I wanted to like Lost Sphear. I considered I Am Setsuna to be underrated, with much of the criticism levied against it unfair, so I had plenty of benefit of the doubt to give Lost Sphear. And at first, I really did enjoy it! Like I Am Setsuna, Lost Sphear has beautiful visuals and music. I immediately found its world comforting, its characters likable, and its storytelling compelling. The initial group of characters, their relationships, and their role in their town are well established and feel real enough to invest in.

But after a few hours, the story started going in strange directions that felt less grounded and less plausible.

There were a few minor frustrations that I was able to deal with, like a party member getting suddenly and forcibly removed in a contrived way. As these accumulated, they thinned my patience - but then something significantly weirder happened.

At this point in the plot, my party wanted to talk to some prisoners but was not allowed into the prison. They discussed the problem, but had trouble coming up with any ideas. However, one of my party members happened to be from ancient times, and he mentioned that it’s a shame that “night” doesn’t seem to exist in this era, because cover of darkness would make it easier to sneak in to the prison.

This was, in a word, jarring. Endless day is a big deal that should have huge, sweeping, global implications. It’s not something that should just be casually mentioned a few hours into the game as part of figuring out a minor story goal.

The exposition that followed made it clear that the day has lasted so long that even the term “night” is forgotten. There’s like one historian (conveniently nearby, of course) investigating the crazy idea that there used to be “loss of light”. It’s clear that this world has been without night for a long time - generations, at least.

Yet nothing else in the game so far has indicated that this is a world full of people who’ve never known night. Towns have lamps and torches and lights everywhere, just like normal. (Including around the prison, so nighttime wouldn’t even make it easy to sneak in.) It’s true that the player has only experienced daytime so far, but that’s a normal thing in games like this - there’s been nothing at all hinting that the in-world day/night cycle has been disrupted.

This feels like a huge lost opportunity. If there’d been hints along the way–no artificial light sources, prominent blackout curtains in every bedroom, cryptic comments about the timing of events and activities, etc.–this sudden reveal would snap everything into place. It’d be a subversion of the fact that time doesn’t really pass in most games like these.

So my party met up with the historian, choosing to hide the fact that we had someone with us who had actually experienced night, and learned that there was apparently some kind of elemental tower (also conveniently nearby) that was hypothesized to be the source of time (whatever that means) which had apparently stopped working right around when nighttime stopped happening. Therefore, my party decided to go fix the time tower so the world would experience nighttime again so we could sneak into the prison to talk to the prisoners.

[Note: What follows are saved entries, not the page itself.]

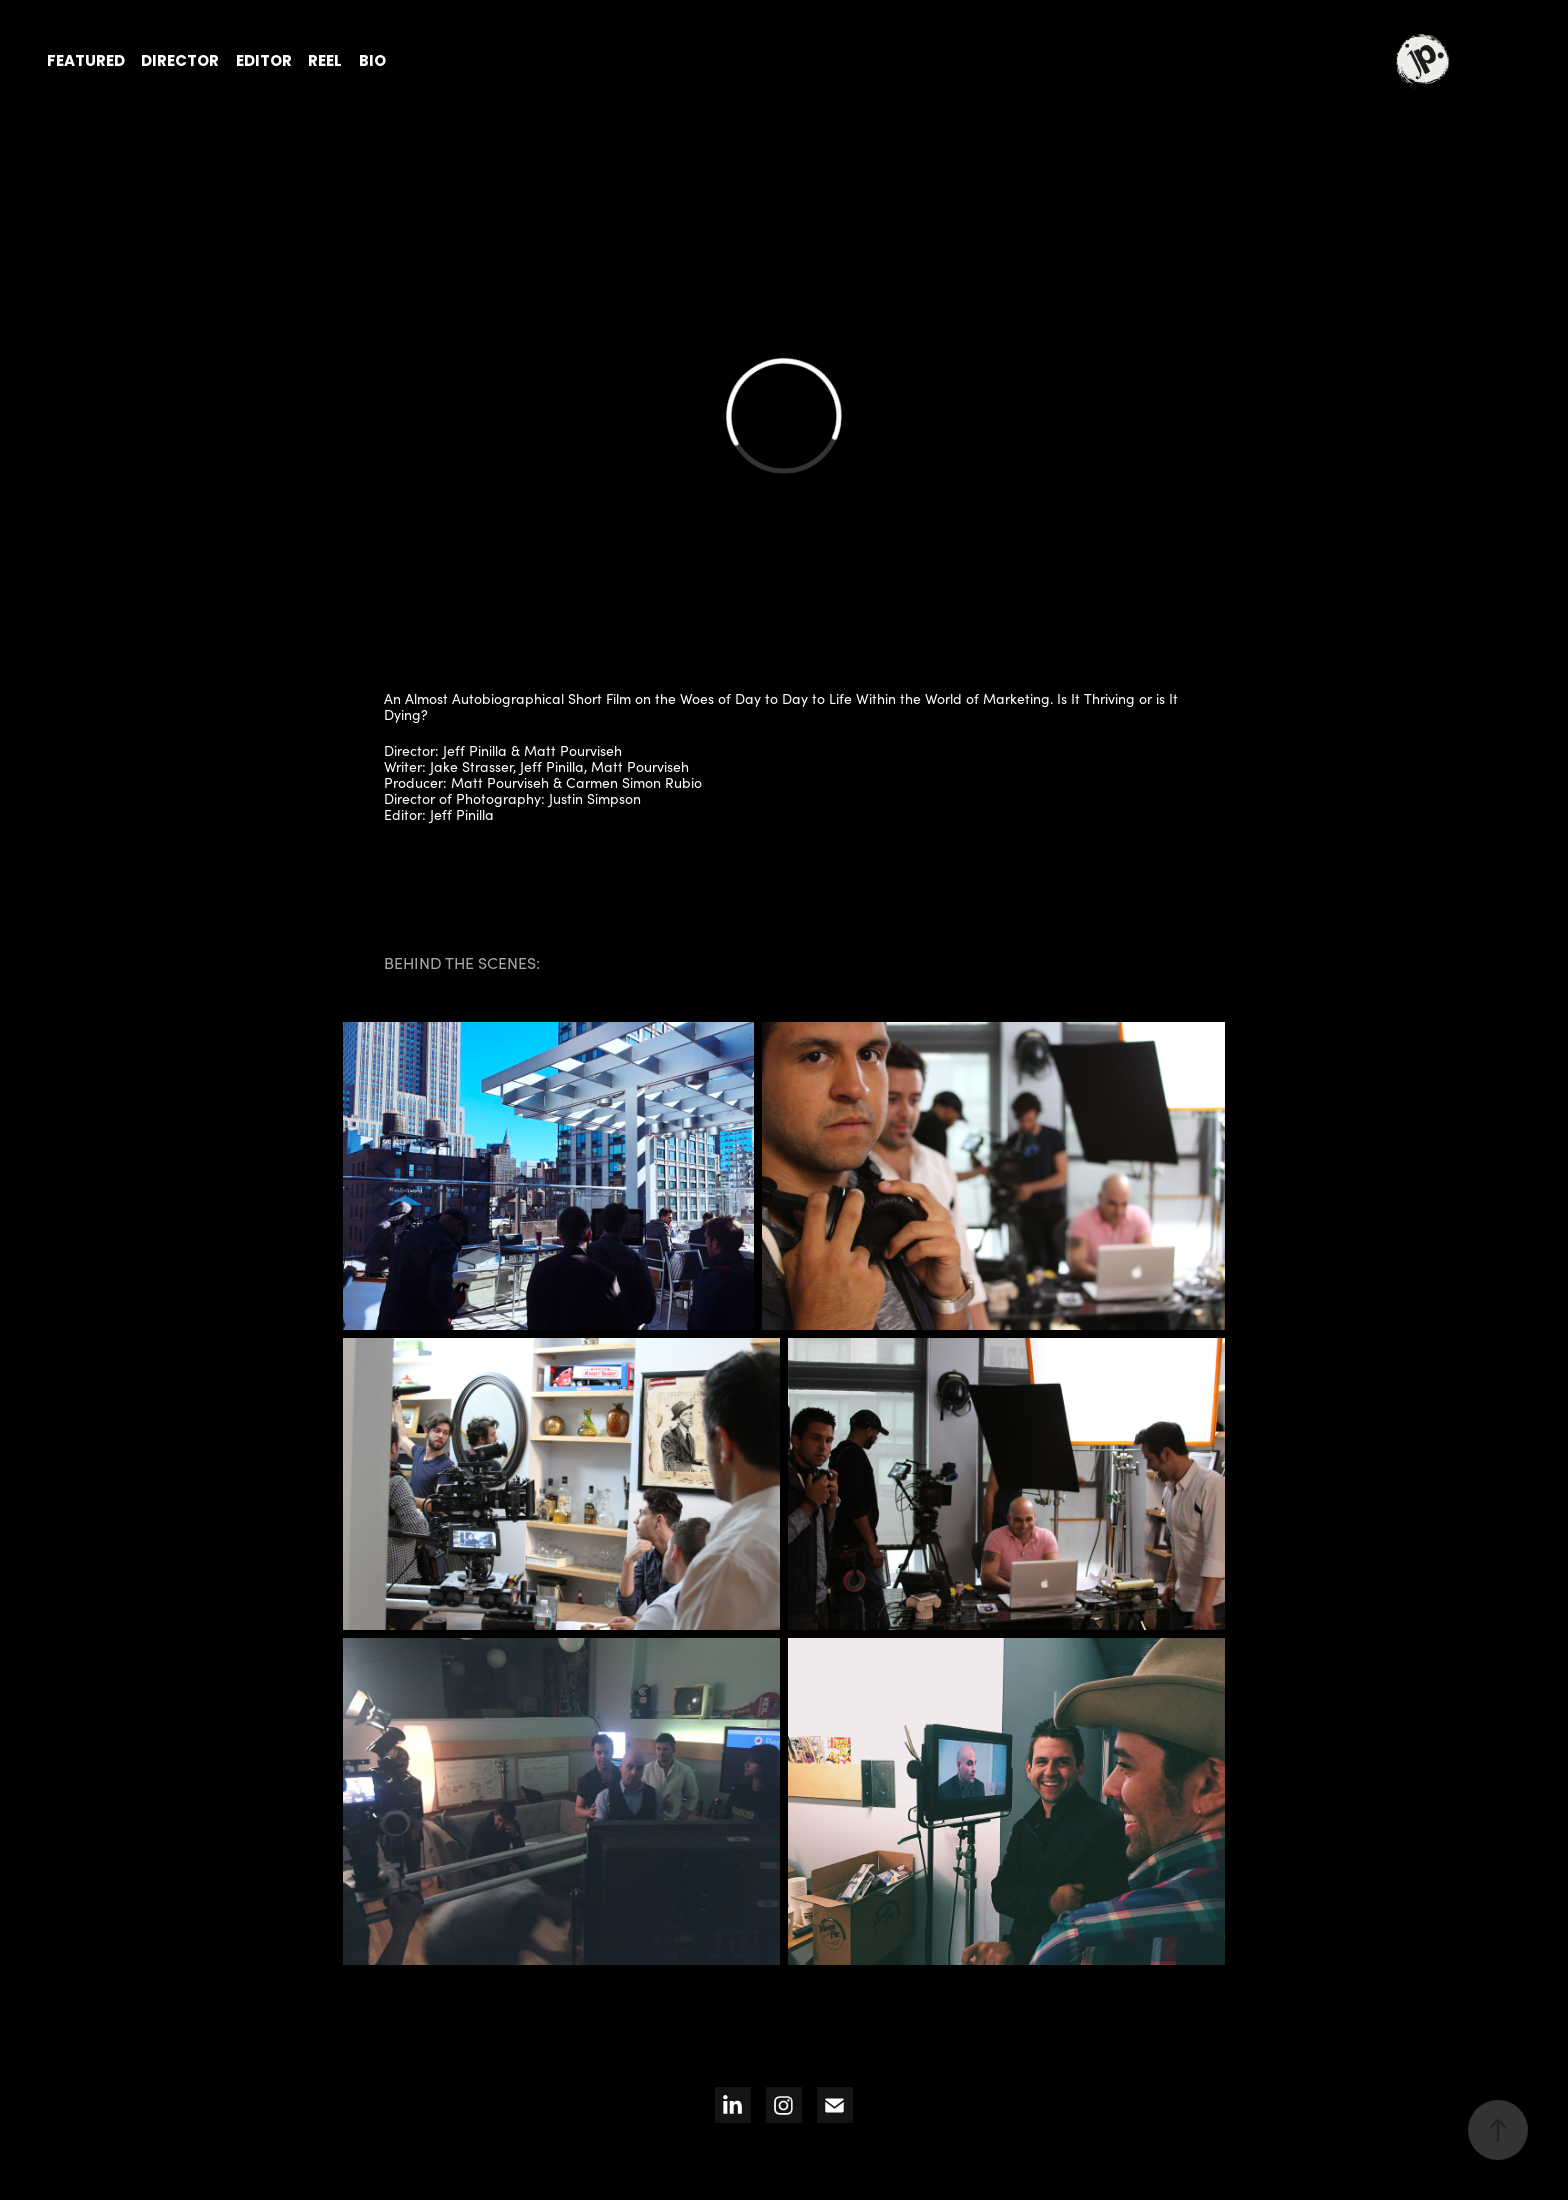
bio (372, 62)
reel (325, 62)
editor (264, 62)
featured (86, 62)
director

If I’d been jarred before, now I was broken clean out of the game’s world. Restoring night to a world that has been without it for generations is huge. It’s not something a few people should casually decide to do in pursuit of a mundane objective. Especially when it’s not at all clear that it would actually make the objective achievable, and especially when the problem has many more reasonable solutions (such as asking their high-ranking military friend to get them access).

But that’s what happened. I walked my party over to the tower, pressed a button to fix it, and the world plunged into darkness.

I walked around the darkened world map in a shocked daze. I had trouble believing that I’d just casually done this huge world-changing thing that should by all rights send the entire global society into panicked chaos, all because my party wanted it to be dark so they could try to sneak into a prison to talk to some people and couldn’t think of a different solution. This was literally the first thing they’d tried or even discussed.

While I was walking, it became light again, and I realized that there must now be a day/night cycle and I’d now have to wait until nightfall again in order to go try to sneak into the prison.

That was finally too much and I had to step away from the game. I assumed I’d come back later, but it’s been days now and I don’t think I’m going to. This chain of events means the setting no longer feels like a world and the characters no longer feel like people. I can no longer invest in them or the story, and to me that’s death for an RPG.